“I am quite cosy there,” she said to herself, “for father’s perfect heart is big enough to hold me, however much I suffer, and however sad I am.”
Not that Sibyl was sad, nor did she suffer. After the first shock she had no pain of any sort, and there never was a more tranquil little face than hers as it lay on its daintily frilled pillow and looked out at the shining river.
There was no part of the beautiful house half so beautiful as the room given up to her use. It might well and aptly be called the Chamber of Peace. Indeed, Miss Winstead, who was given to sentimentalities and had a poetic turn of mind, had called Sibyl’s chamber by this title.
From the very first the child never murmured. She who had been so active, like a butterfly in her dancing motion, in her ceaseless grace, lay on her couch uncomplaining. And as to pain, she had scarcely any, and what little she had grew less day by day. The great specialist from London said that this was the worst symptom of the case, and established the fact beyond doubt that the spine was fatally injured. It was a question of time. How long a time no one could quite tell, but the great doctors shook their heads over the child, and an urgent cablegram was sent to Ogilvie to hurry home without a moment’s delay.
But, though all her friends knew it, no one told Sibyl herself that she might never walk again nor dance over the smoothly kept lawns, nor mount the nameless pony, nor carry apples to Dan Scott. In her presence people thought it their duty to be cheerful, and she was always cheerful herself. After the first week or so, during which she was more or less stunned and her head felt strangely heavy, she liked to talk and laugh and ask questions. As far as her active little brain went there was but little difference in her, except that now her voice was low, and sometimes it was difficult to follow the rapid, eager words. But the child’s eyes were quite as clear and beautiful as ever, and more than ever now there visited them that strange, far-away look and that quick, comprehending gaze.

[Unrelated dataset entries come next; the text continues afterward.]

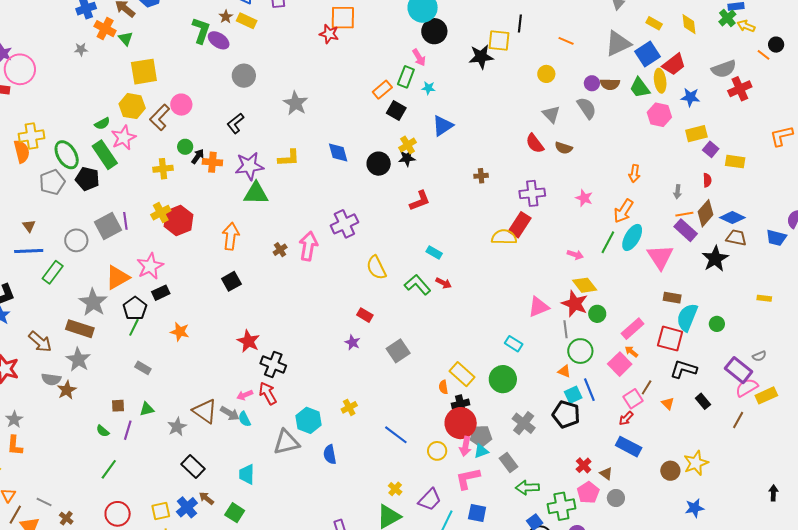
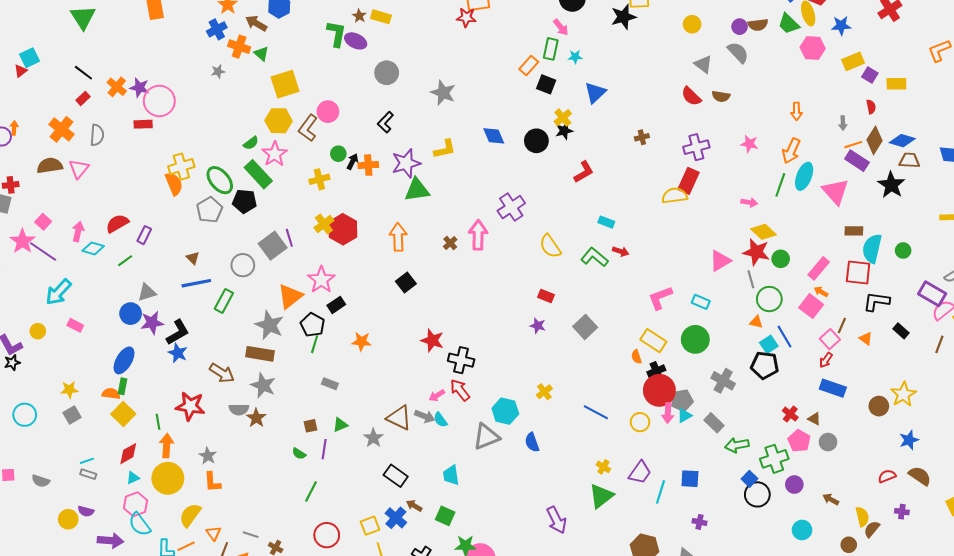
pink L-shape: (468, 478) -> (660, 298), moved

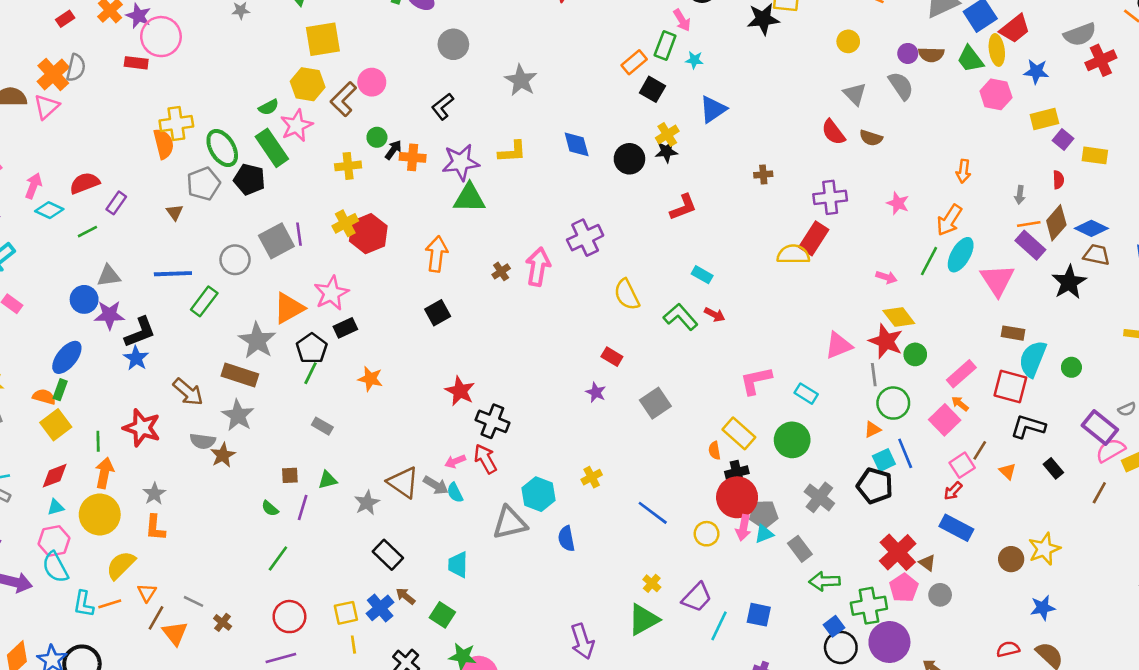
orange cross: (61, 129) -> (53, 74), moved
brown triangle: (193, 258) -> (175, 212), moved
orange triangle: (756, 322) -> (872, 429), turned -48
red cross: (790, 414) -> (898, 552), size x1.8
purple circle: (794, 485) -> (889, 642), size x1.8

“I want nothing on earth but father, the touch of father’s hand and the look in his face,” she said several times; and then invariably her own eyes would follow the steamers and the boats as they went down the river toward the sea, and she would smile as the remembrance of the big ships came to her.
“Miss Winstead,” she said on one of these occasions, “I go in my own special big ship every night across the sea to father. I sleep in father’s heart every night, that’s why I don’t disturb you, and why the hours seem so short.”

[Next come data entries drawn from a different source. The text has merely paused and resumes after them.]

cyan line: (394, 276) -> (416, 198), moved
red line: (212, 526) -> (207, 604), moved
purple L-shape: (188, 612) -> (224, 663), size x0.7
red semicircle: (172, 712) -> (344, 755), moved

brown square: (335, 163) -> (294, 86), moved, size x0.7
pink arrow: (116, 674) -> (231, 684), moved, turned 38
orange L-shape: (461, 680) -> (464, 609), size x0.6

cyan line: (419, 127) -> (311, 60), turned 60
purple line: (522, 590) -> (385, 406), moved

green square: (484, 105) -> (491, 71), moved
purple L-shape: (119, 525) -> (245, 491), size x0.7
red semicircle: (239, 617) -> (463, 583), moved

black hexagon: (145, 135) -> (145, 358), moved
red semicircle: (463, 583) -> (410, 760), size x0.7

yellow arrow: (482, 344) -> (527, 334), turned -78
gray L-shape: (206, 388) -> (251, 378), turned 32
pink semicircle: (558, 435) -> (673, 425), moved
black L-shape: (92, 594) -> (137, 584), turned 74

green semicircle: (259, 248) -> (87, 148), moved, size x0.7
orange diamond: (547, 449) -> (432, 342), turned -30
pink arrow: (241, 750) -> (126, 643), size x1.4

Miss Winstead had long ceased to scold Sibyl, and nurse was now never cross to the little girl, and Mrs. Ogilvie was to all appearance the most tender, devoted mother on earth. When the child had been brought back after her accident Mrs. Ogilvie had not yet returned from town. She had meant to spend the night at the house in Belgrave Square. An urgent message, however, summoned her, and she arrived at Silverbel about midnight. She lost all self-control when she saw the beautiful unconscious child, and went into such violent hysterics that the doctors had to take her from the room.

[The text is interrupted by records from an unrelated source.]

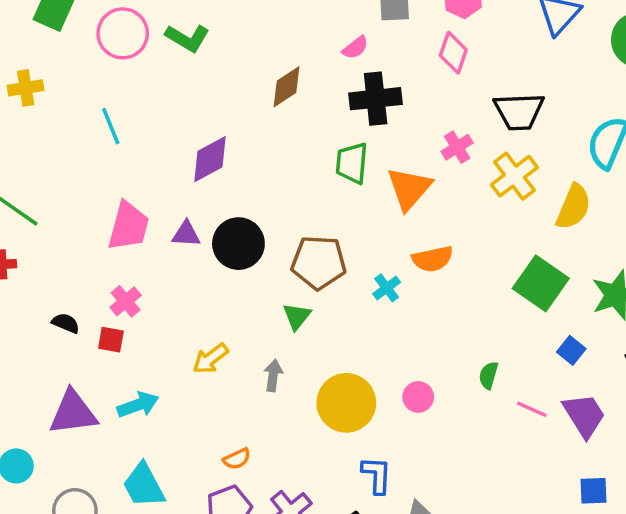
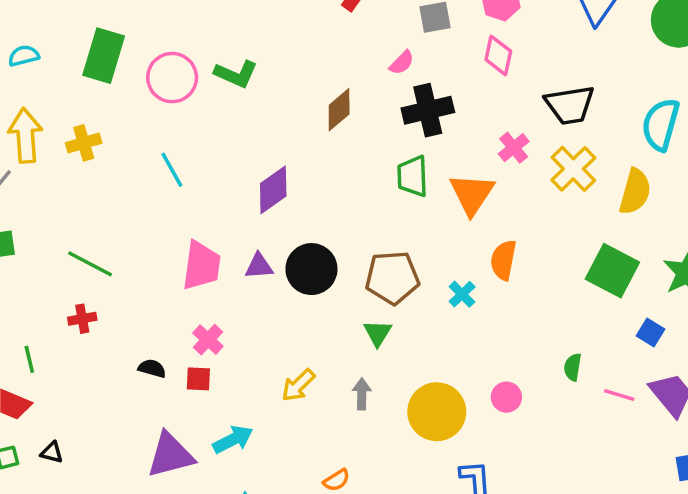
orange semicircle: (433, 259) -> (503, 260), turned 120

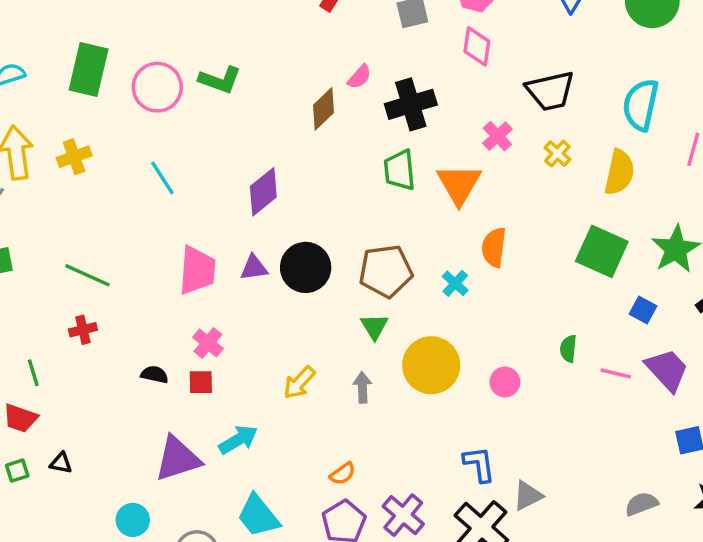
pink semicircle: (402, 63) -> (359, 77), moved
yellow cross: (573, 169) -> (557, 154), size x0.6
yellow circle: (437, 412) -> (431, 365), moved

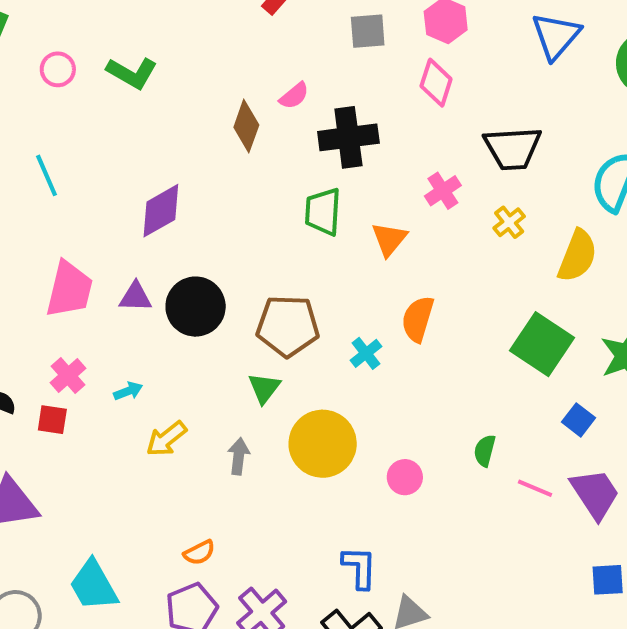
pink circle: (157, 87) -> (58, 69), size x0.6
brown diamond: (323, 109) -> (246, 126), turned -36
orange triangle: (459, 184) -> (389, 239), size x0.7
cyan arrow: (238, 440) -> (128, 391), moved, size x0.6

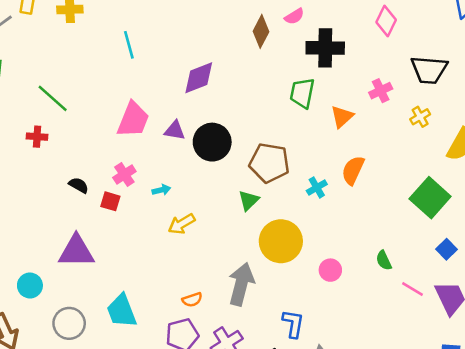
green semicircle: (485, 451) -> (384, 260), turned -48
gray arrow: (239, 456) -> (241, 284), moved, size x1.8

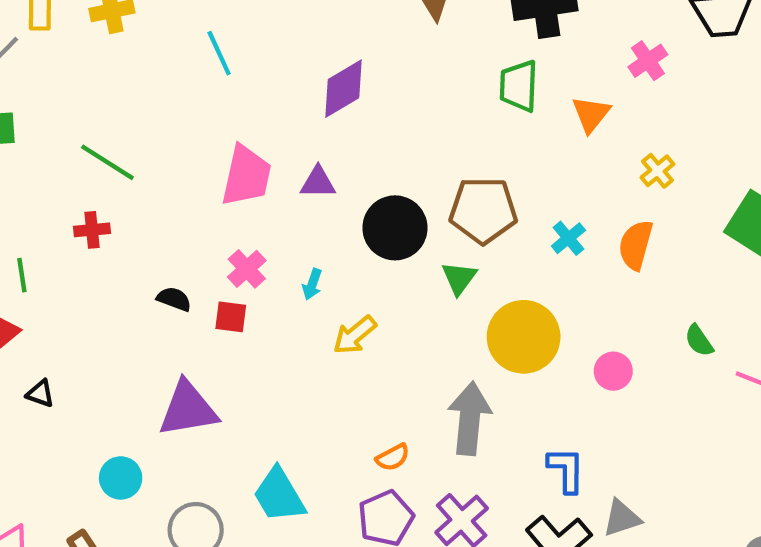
yellow cross: (420, 117) -> (657, 171), moved
black circle: (212, 142) -> (395, 228), moved
orange semicircle: (353, 170) -> (636, 245), moved
cyan arrow: (161, 190) -> (312, 284), turned 132

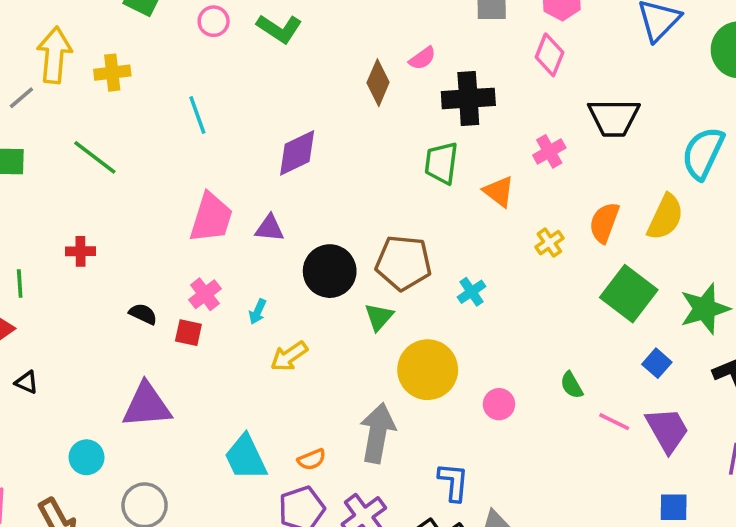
orange triangle: (591, 114) -> (499, 191), turned -36
green line: (107, 162) -> (95, 157), moved
orange semicircle: (636, 245) -> (604, 223), moved
cyan trapezoid: (279, 495) -> (246, 457), moved

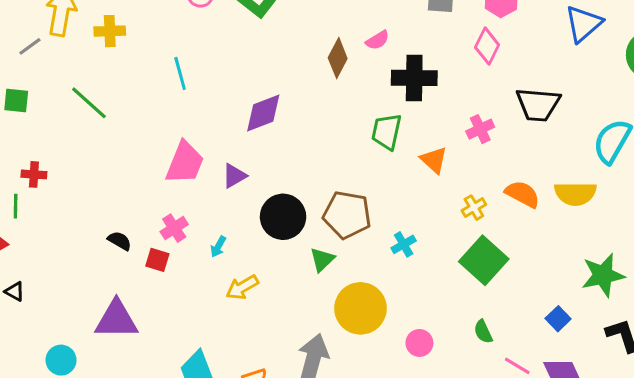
yellow semicircle: (665, 217) -> (575, 194), turned 60
orange semicircle: (604, 223) -> (522, 194), turned 93
purple triangle: (270, 228) -> (234, 176), turned -40
red cross: (81, 251) -> (34, 174), moved
green square: (629, 294) -> (484, 260), moved

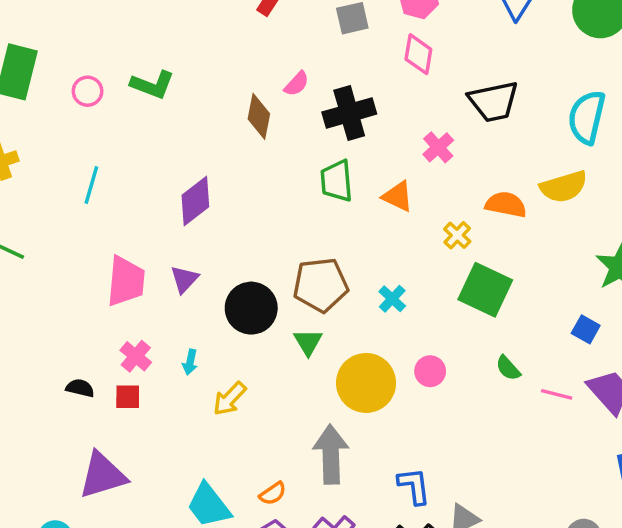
cyan line: (180, 73) -> (91, 185), turned 48
pink circle: (419, 343) -> (430, 371), moved

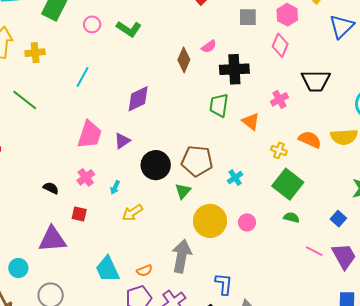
yellow cross: (457, 235) -> (279, 150), turned -35
green semicircle: (508, 368) -> (291, 217), moved, turned 133
red square: (128, 397) -> (79, 214), moved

But this state of grief passed, and she was able, as she said to herself, to crush her mother’s heart in her breast and superintend everything for Sibyl’s comfort. It was Mrs. Ogilvie herself who, by the doctor’s orders, sent off the cablegram which her husband received at the very moment of his fall from the paths of honor. It was she who worded it, and she thought of nothing at that moment but the child who was dying in the beautiful house. For the time she quite forgot her dreams of wealth and of greatness and of worldly pleasure. Nay, more, she felt just then that she could give up everything if only Sibyl might be saved. Mrs. Ogilvie also blamed herself very bitterly for forgetting her promise to the child. She was indeed quite inconsolable for several days, and at last had a nervous attack and was obliged to retire to her bed.